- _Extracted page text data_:
---*---
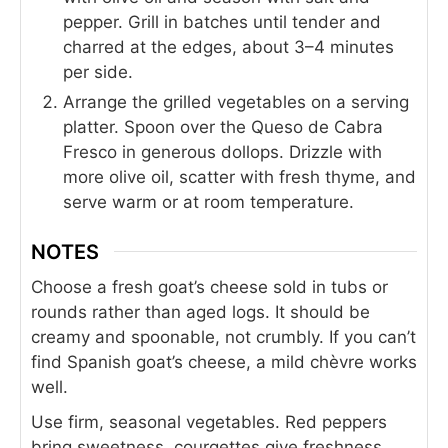
pepper. Grill in batches until tender and
charred at the edges, about 3–4 minutes
per side.
Arrange the grilled vegetables on a serving
platter. Spoon over the Queso de Cabra
Fresco in generous dollops. Drizzle with
more olive oil, scatter with fresh thyme, and
serve warm or at room temperature.
NOTES
Choose a fresh goat’s cheese sold in tubs or
rounds rather than aged logs. It should be
creamy and spoonable, not crumbly. If you can’t
find Spanish goat’s cheese, a mild chèvre works
well.
Use firm, seasonal vegetables. Red peppers
bring sweetness, courgettes give freshness,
---*---
Would you retype each line above exactly and skip every image?

pepper. Grill in batches until tender and
charred at the edges, about 3–4 minutes
per side.
Arrange the grilled vegetables on a serving
platter. Spoon over the Queso de Cabra
Fresco in generous dollops. Drizzle with
more olive oil, scatter with fresh thyme, and
serve warm or at room temperature.
NOTES
Choose a fresh goat’s cheese sold in tubs or
rounds rather than aged logs. It should be
creamy and spoonable, not crumbly. If you can’t
find Spanish goat’s cheese, a mild chèvre works
well.
Use firm, seasonal vegetables. Red peppers
bring sweetness, courgettes give freshness,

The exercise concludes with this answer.